## REQUIREMENT
All that is needed is each line of the entries holding the word "Active", copied as it stands.

= = =

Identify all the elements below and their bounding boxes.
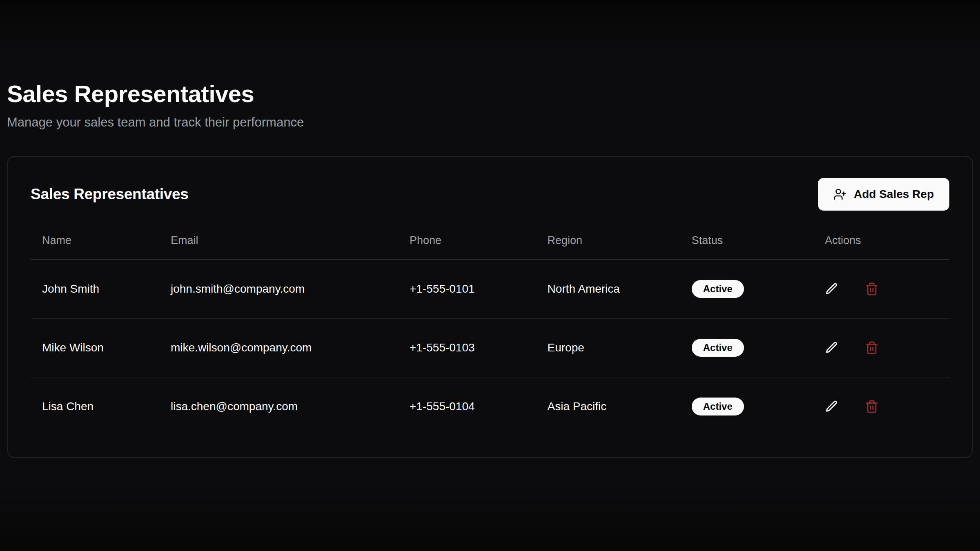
card-title: Sales Representatives bbox=[31, 186, 189, 203]
cell-name: Lisa Chen bbox=[31, 377, 159, 436]
column-header-status: Status bbox=[680, 234, 813, 260]
pencil-icon bbox=[825, 282, 839, 296]
cell-phone: +1-555-0103 bbox=[398, 318, 536, 377]
page-title: Sales Representatives bbox=[7, 81, 973, 107]
edit-button[interactable] bbox=[825, 400, 839, 413]
cell-region: Europe bbox=[536, 318, 680, 377]
table-header-row: Name Email Phone Region Status Actions bbox=[31, 234, 949, 260]
add-sales-rep-button[interactable]: Add Sales Rep bbox=[818, 178, 949, 211]
delete-button[interactable] bbox=[865, 341, 879, 355]
cell-actions bbox=[813, 260, 949, 318]
cell-region: North America bbox=[536, 260, 680, 318]
trash-icon bbox=[865, 282, 879, 296]
column-header-region: Region bbox=[536, 234, 680, 260]
edit-button[interactable] bbox=[825, 341, 839, 355]
cell-name: Mike Wilson bbox=[31, 318, 159, 377]
cell-actions bbox=[813, 377, 949, 436]
table-row: Mike Wilson mike.wilson@company.com +1-5… bbox=[31, 318, 949, 377]
cell-status: Active bbox=[680, 260, 813, 318]
cell-phone: +1-555-0101 bbox=[398, 260, 536, 318]
column-header-actions: Actions bbox=[813, 234, 949, 260]
pencil-icon bbox=[825, 341, 839, 355]
card-header: Sales Representatives Add Sales Rep bbox=[31, 178, 949, 211]
trash-icon bbox=[865, 400, 879, 413]
table-row: John Smith john.smith@company.com +1-555… bbox=[31, 260, 949, 318]
cell-status: Active bbox=[680, 318, 813, 377]
cell-status: Active bbox=[680, 377, 813, 436]
cell-email: mike.wilson@company.com bbox=[159, 318, 398, 377]
cell-email: john.smith@company.com bbox=[159, 260, 398, 318]
edit-button[interactable] bbox=[825, 282, 839, 296]
cell-actions bbox=[813, 318, 949, 377]
sales-reps-card: Sales Representatives Add Sales Rep bbox=[7, 156, 973, 458]
status-badge: Active bbox=[692, 339, 744, 357]
add-sales-rep-button-label: Add Sales Rep bbox=[854, 188, 934, 201]
pencil-icon bbox=[825, 400, 839, 413]
cell-phone: +1-555-0104 bbox=[398, 377, 536, 436]
delete-button[interactable] bbox=[865, 400, 879, 413]
column-header-phone: Phone bbox=[398, 234, 536, 260]
delete-button[interactable] bbox=[865, 282, 879, 296]
table-row: Lisa Chen lisa.chen@company.com +1-555-0… bbox=[31, 377, 949, 436]
column-header-name: Name bbox=[31, 234, 159, 260]
cell-name: John Smith bbox=[31, 260, 159, 318]
sales-reps-table: Name Email Phone Region Status Actions J… bbox=[31, 234, 949, 436]
status-badge: Active bbox=[692, 280, 744, 298]
cell-region: Asia Pacific bbox=[536, 377, 680, 436]
page: Sales Representatives Manage your sales … bbox=[0, 0, 980, 551]
trash-icon bbox=[865, 341, 879, 355]
user-plus-icon bbox=[833, 188, 846, 201]
cell-email: lisa.chen@company.com bbox=[159, 377, 398, 436]
page-subtitle: Manage your sales team and track their p… bbox=[7, 115, 973, 130]
status-badge: Active bbox=[692, 398, 744, 415]
column-header-email: Email bbox=[159, 234, 398, 260]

= = =

## WRITTEN SOLUTION
cell-status: Active bbox=[680, 260, 813, 318]
cell-status: Active bbox=[680, 318, 813, 377]
cell-status: Active bbox=[680, 377, 813, 436]
status-badge: Active bbox=[692, 339, 744, 357]
status-badge: Active bbox=[692, 280, 744, 298]
status-badge: Active bbox=[692, 398, 744, 415]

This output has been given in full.